Im Portrait: Das Helios Klinikum Gifhorn

Im grünen Umland des Gifhorner Nordens sticht ein orange-cremefarbenes Gebäude heraus. Erst vor wenigen Jahren hat das Helios Klinikum Gifhorn den Neubau mit modernem Flair bezogen.

In der räumlich angenehmen, komfortablen Atmosphäre trifft fürsorgliche Pflege auf medizinische Versorgung mit umfassenden Diagnose- und Therapiemöglichkeiten auf höchstem Niveau.

Mit Erfolg: Fünf Jahre nach dem Umzug blickt das Gifhorner Klinikum auf erfolgreiche Anfangsjahre im neuen Gebäude zurück – vom Zuwachs der Abteilungen, gestiegenen Patientenzahlen bis hin zur Ernennung zum Akademischen Lehrkrankenhaus sowie einem anhaltenden Babyboom.

Entwicklungen im Klinikum

Mit einem Festakt vor etwa 200 geladenen Gästen und Klinikmitarbeitern wurde der Neubau am 25. Januar 2012 offiziell eröffnet.
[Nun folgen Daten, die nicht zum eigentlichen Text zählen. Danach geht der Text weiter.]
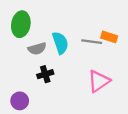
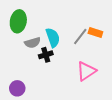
gray line: (92, 42) -> (80, 37), turned -60
black cross: (45, 74) -> (46, 55), moved

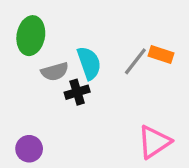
pink triangle: (86, 71) -> (154, 142), moved

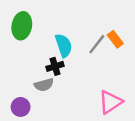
orange rectangle: (161, 54) -> (115, 39), turned 35
gray semicircle: (55, 72) -> (44, 85), moved

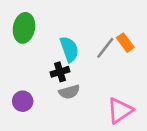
gray semicircle: (44, 85) -> (69, 92), moved
purple circle: (21, 107) -> (23, 101), moved

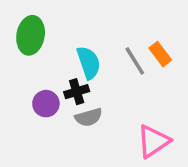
gray line: (105, 48) -> (135, 61), turned -70
purple circle: (23, 101) -> (46, 104), moved

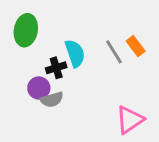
black cross: (77, 92) -> (56, 68), moved
gray semicircle: (89, 117) -> (52, 100), moved

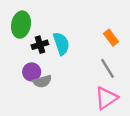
gray line: (114, 52) -> (107, 68), moved
black cross: (56, 68) -> (40, 45), moved

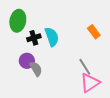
gray line: (107, 68) -> (85, 67), moved
gray semicircle: (42, 81) -> (36, 69), turned -105

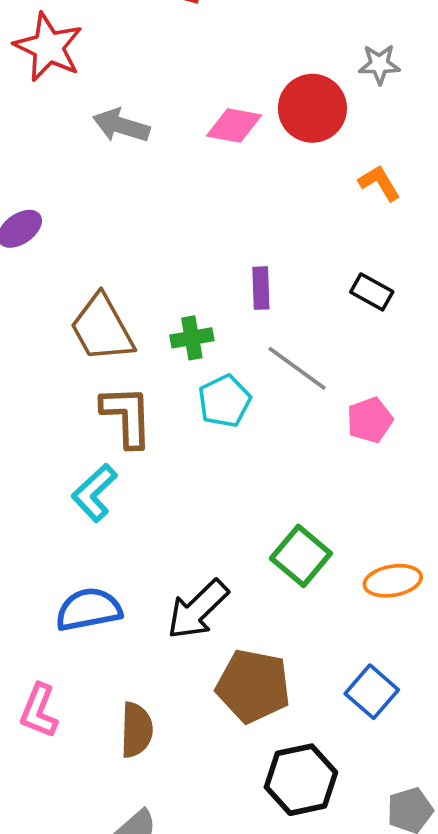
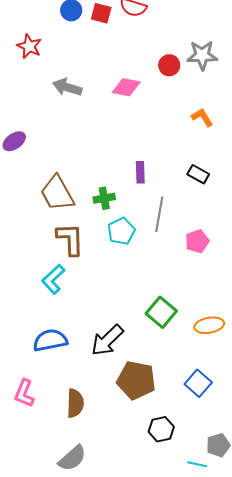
red star: (48, 47) -> (29, 46), size x0.7
gray star: (379, 64) -> (202, 55), size x1.4
red circle: (312, 108) -> (169, 65), moved, size x0.6
gray line: (297, 368) -> (159, 214), turned 64
black hexagon: (301, 780) -> (161, 429), size x0.7

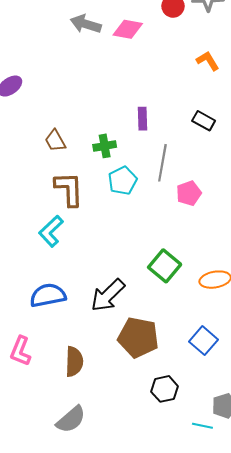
gray arrow: (67, 87) -> (86, 24), moved
brown trapezoid: (57, 193) -> (55, 141), size x0.6
pink pentagon: (197, 241) -> (189, 193), moved

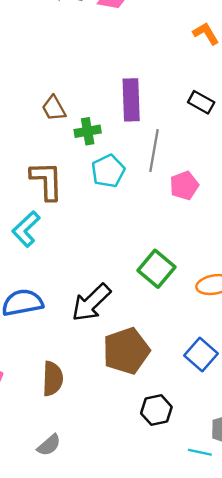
purple rectangle: (142, 119) -> (131, 100), size x1.6
brown trapezoid: (55, 141) -> (54, 108), moved
brown pentagon: (138, 337) -> (126, 351), turned -30
gray semicircle: (71, 419) -> (49, 445), size x0.7

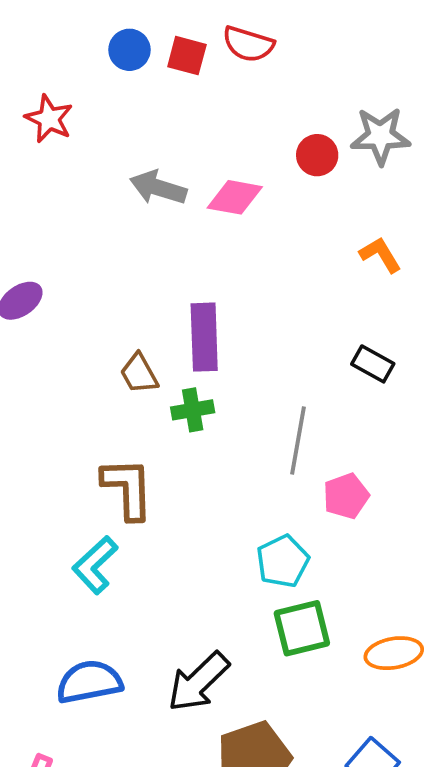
purple rectangle: (131, 100) -> (204, 337), moved
cyan pentagon: (108, 171) -> (283, 561), moved
green square: (156, 269) -> (302, 628), turned 36

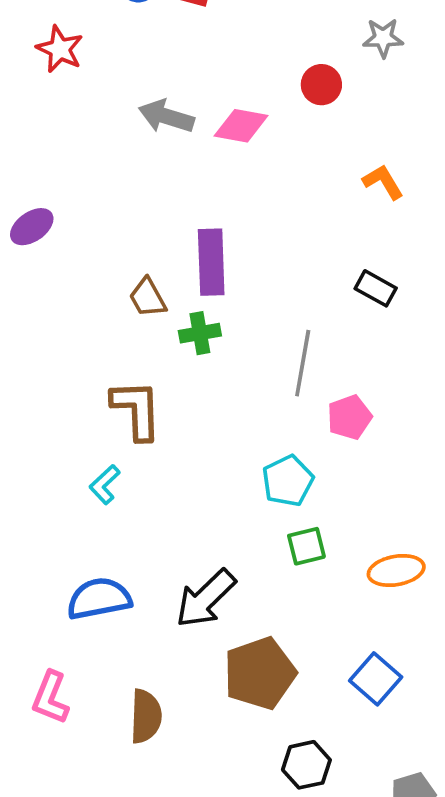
gray star: (380, 136) -> (383, 38), moved, size x0.7
cyan L-shape: (95, 565) -> (105, 485), size x0.7
green square: (302, 628) -> (306, 546), size x0.7

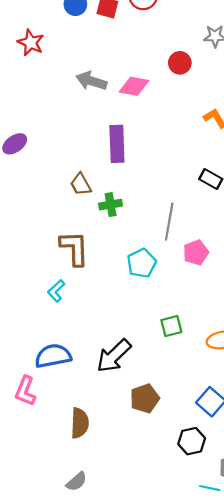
purple rectangle: (211, 262) -> (117, 144), moved
cyan pentagon: (288, 481) -> (141, 263), moved
brown pentagon: (260, 673) -> (145, 399), size x0.7
pink L-shape: (50, 698) -> (25, 391), moved
black hexagon: (306, 765) -> (192, 441), moved

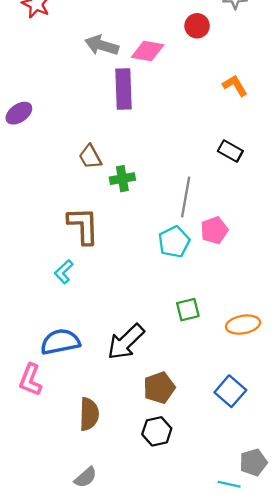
purple rectangle: (117, 144) -> (124, 89), moved
cyan pentagon: (141, 263) -> (174, 242), moved
black hexagon: (192, 441) -> (157, 431), moved

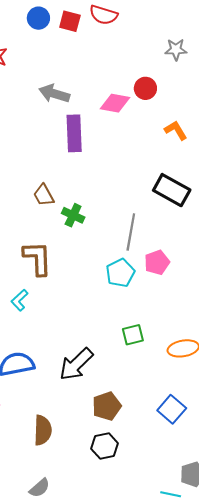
red circle: (197, 26) -> (145, 88), moved
pink diamond: (148, 51) -> (115, 103), moved
black rectangle: (230, 151) -> (172, 190), size x1.6
green cross: (122, 179) -> (73, 215), turned 35

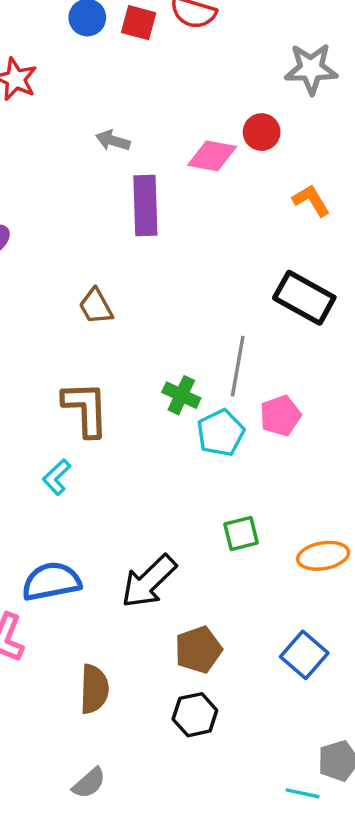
gray star: (176, 50) -> (311, 69), size x1.4
gray arrow: (54, 94) -> (113, 141), size x0.7
green cross: (73, 215) -> (181, 395), moved

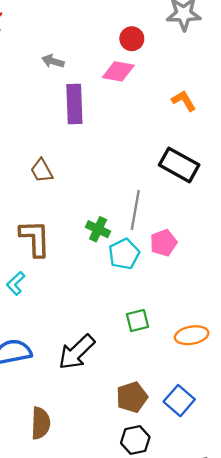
red circle: (262, 132) -> (132, 39), moved
brown pentagon: (198, 650) -> (132, 397), moved
black hexagon: (195, 715) -> (135, 440), moved

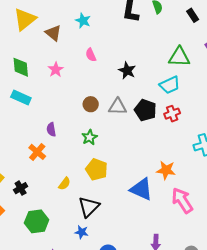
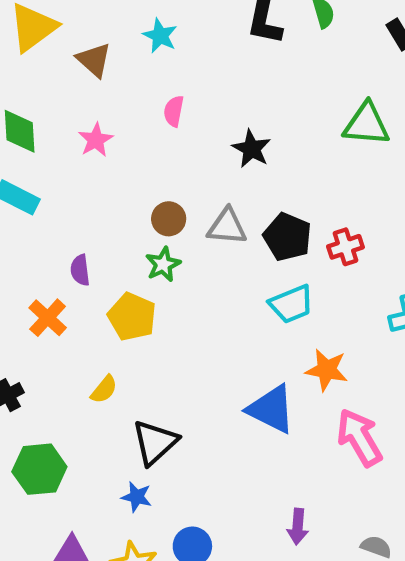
pink semicircle: (91, 55) -> (174, 111), turned 32
cyan trapezoid: (170, 85) -> (291, 304), moved
green star: (89, 137) -> (163, 264), moved
yellow pentagon: (97, 169) -> (132, 317), moved

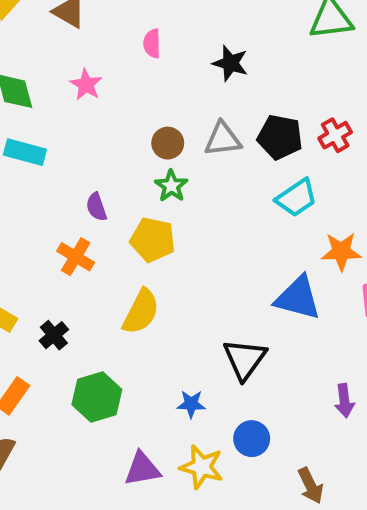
yellow semicircle: (104, 389) -> (141, 312), size x1.6
black triangle: (155, 442) -> (245, 359), moved

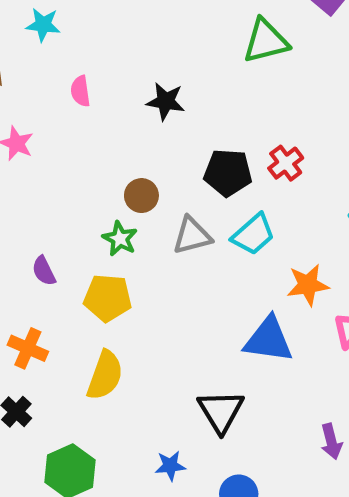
gray triangle: (223, 139) -> (192, 236), moved
brown circle: (168, 143) -> (141, 196), moved
orange cross: (76, 257) -> (28, 348), moved

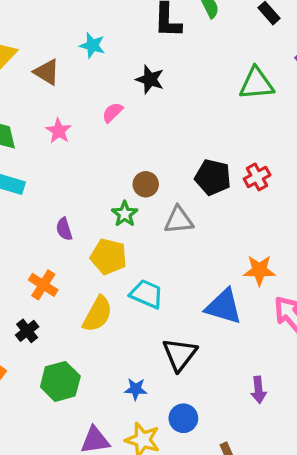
pink semicircle: (80, 91) -> (112, 112), moved, turned 45
black star: (166, 101) -> (150, 79), moved
cyan trapezoid: (253, 234) -> (146, 294), moved, turned -124

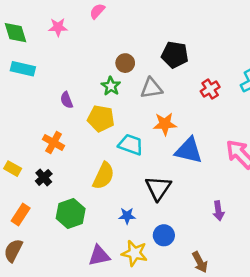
pink star: (59, 131) -> (58, 27), turned -30
red cross: (257, 177) -> (210, 89), moved
orange star: (259, 270) -> (165, 124), moved
yellow semicircle: (97, 314) -> (104, 176), moved

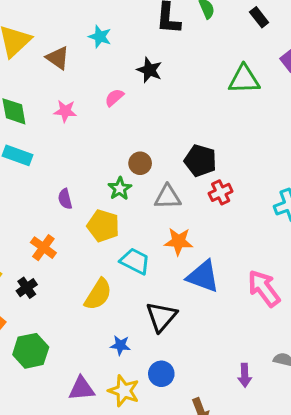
red cross: (210, 89) -> (221, 192), moved
purple arrow: (218, 211) -> (245, 375), moved
green hexagon: (71, 214) -> (31, 351), moved

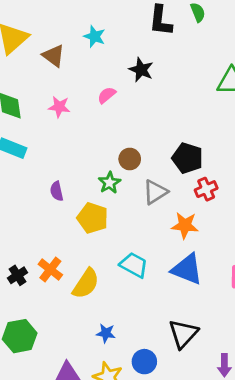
gray triangle: (168, 197) -> (155, 192), turned -32
orange star: (178, 241) -> (185, 225), moved
orange cross: (43, 248) -> (50, 270), moved
cyan trapezoid: (135, 261) -> (134, 265), moved
black triangle: (161, 317) -> (183, 334), moved

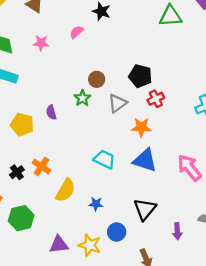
purple semicircle: (57, 191) -> (51, 112), moved
yellow pentagon: (93, 218) -> (22, 124), moved
yellow semicircle: (86, 284) -> (65, 190), moved
blue star: (106, 333) -> (96, 204), moved

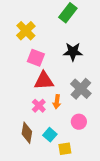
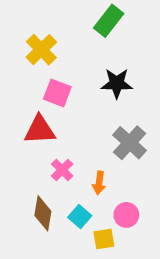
red triangle: (44, 81) -> (40, 130), moved
orange arrow: (57, 102) -> (99, 183), moved
pink circle: (79, 122) -> (126, 215), moved

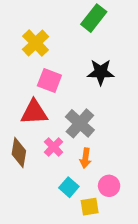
gray cross: (130, 143) -> (80, 123), moved
brown diamond: (43, 213) -> (19, 153), moved

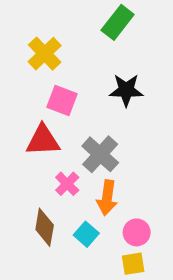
brown diamond: (19, 153) -> (45, 227), moved
orange arrow: (85, 158) -> (107, 198), size x1.4
yellow square: (90, 207) -> (133, 264), moved

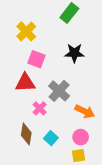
orange arrow: (107, 198) -> (85, 111), moved, turned -72

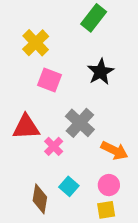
black star: (74, 53) -> (101, 72), turned -30
red triangle: (25, 83) -> (26, 127), moved
brown diamond: (26, 134) -> (40, 199), moved

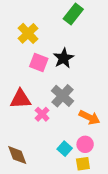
black star: (101, 72) -> (64, 58), moved
cyan square: (69, 186) -> (65, 149), moved
brown diamond: (40, 199) -> (17, 155), moved, turned -30

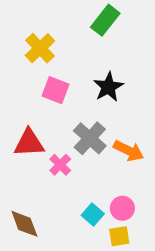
black star: (64, 58) -> (108, 87), moved
orange arrow: (89, 117) -> (129, 151), moved

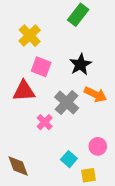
red triangle: (29, 143) -> (24, 91), moved
orange arrow: (129, 151) -> (95, 94), moved
pink circle: (122, 208) -> (98, 146), moved

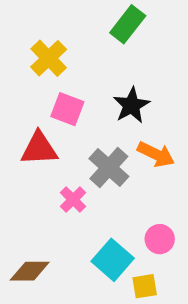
cyan square: (69, 159) -> (113, 260), size x1.5
brown diamond: (18, 166) -> (30, 271), turned -70

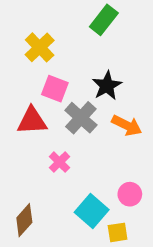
gray cross: (109, 168) -> (81, 118), moved
brown diamond: (30, 271) -> (24, 220), turned -48

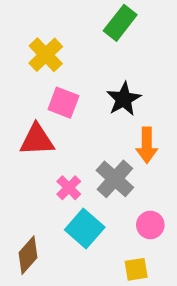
gray cross: (81, 118) -> (115, 179), moved
orange arrow: (127, 125) -> (147, 145), turned 64
cyan square: (92, 211) -> (85, 229), moved

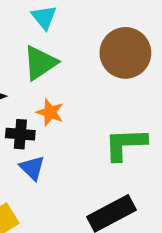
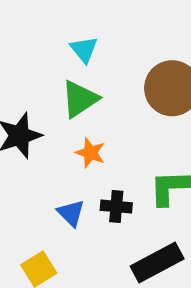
black cross: (20, 134) -> (116, 207), moved

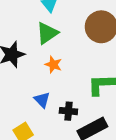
black cross: (116, 207) -> (68, 111), moved

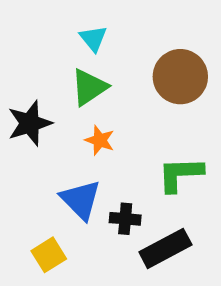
blue triangle: (42, 100) -> (81, 200), size x1.5

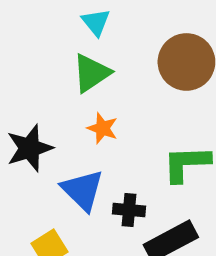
black star: (30, 123) -> (30, 148), moved

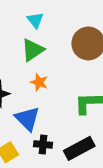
black cross: (129, 210) -> (43, 144), moved

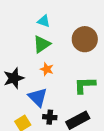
cyan triangle: (35, 20) -> (44, 21), turned -32

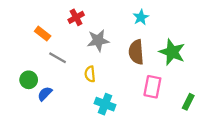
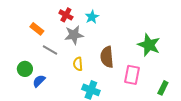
red cross: (76, 17) -> (66, 15), turned -32
cyan star: (141, 17) -> (92, 17), moved
gray star: (98, 40) -> (74, 35), moved
brown semicircle: (136, 52) -> (107, 57), moved

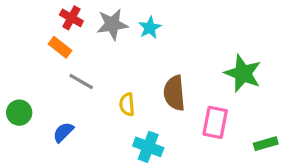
red cross: (66, 15) -> (71, 18), moved
gray star: (74, 35) -> (112, 24), moved
green circle: (25, 69) -> (19, 113), moved
green rectangle: (163, 88) -> (266, 144), turned 48

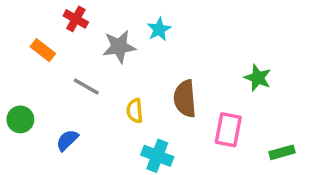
gray star: (112, 24) -> (119, 47), moved
orange rectangle: (60, 47) -> (43, 50), moved
green star: (243, 73) -> (258, 78), size x0.7

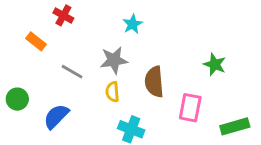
gray star: (119, 47) -> (114, 60), moved
blue semicircle: (67, 140) -> (56, 116), size x1.4
green rectangle: (282, 152) -> (235, 126), size x1.4

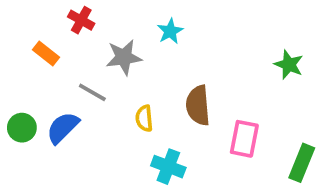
gray star: (114, 60) -> (124, 57), moved
green star: (215, 64) -> (289, 65), moved
blue semicircle: (56, 116) -> (63, 128), moved
green rectangle: (235, 126) -> (302, 163), turned -52

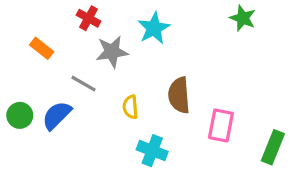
red cross: (81, 20) -> (89, 18), moved
cyan star: (170, 31) -> (154, 28), size x1.4
green star: (289, 65) -> (243, 18), moved

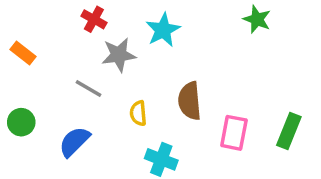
orange rectangle: (42, 48) -> (23, 53), moved
blue semicircle: (57, 115) -> (74, 142), moved
green rectangle: (273, 147) -> (289, 131), moved

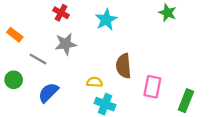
gray star: (119, 55) -> (66, 44), moved
gray line: (89, 88) -> (38, 59), moved
yellow semicircle: (138, 113) -> (95, 82), moved, turned 98
green rectangle: (289, 131) -> (186, 101), moved

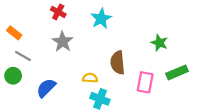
green star: (167, 13) -> (159, 43), moved
gray star: (66, 44) -> (63, 42), turned -30
gray line: (38, 59) -> (23, 56), moved
green rectangle: (186, 101) -> (177, 72), moved, turned 45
Zwei Tage später startete der Betrieb mit dem Kreißsaal, der Kinderklinik und der Pädiatrischen Notfallambulanz. Die restlichen Kliniken und Abteilungen folgten am 28. Januar 2012, an dem auch der gesamte „Patientenumzug“ erfolgreich abgeschlossen wurde. Seitdem konnte das Klinikum sein Angebot permanent erweitern: Zunächst mit der Gründung der Hauptabteilung HNO. Ein Jahr später etablierte es die Geriatrie (Altersmedizin), 2015 – im Jahr nach dem Trägerwechsel zu Helios – folgten die Pneumologie (Lungenheilkunde) und die attraktive Wahlleistungsstation. Zuletzt eröffnete das Klinikum das Zentrum für Wirbelsäulenchirurgie und den Bereich Plastische Chirurgie und Handchirurgie; im Herbst 2017 wird der vielversprechende Umbau der Zentralen Notaufnahme abgeschlossen.

Erfolge der letzten Jahre

Gleichzeitig freute sich das Klinikum über das gestiegene Vertrauen: 2016 versorgten die zwölf Fachabteilungen erstmals mehr als 50.000 ambulante und stationäre Patienten. Dies galt auch für die kleinsten Patienten: 1.338 Babys erblickten im selben Jahr das Licht der Welt im Klinikum – so viel, wie seit 1996 nicht mehr. Dass das Gifhorner Krankenhaus im gleichen Jahr auch erstmals zum Akademischen Lehrkrankenhaus der Universität Magdeburg ernannt worden ist, rundet die Bilanz der ersten fünf Jahre ab.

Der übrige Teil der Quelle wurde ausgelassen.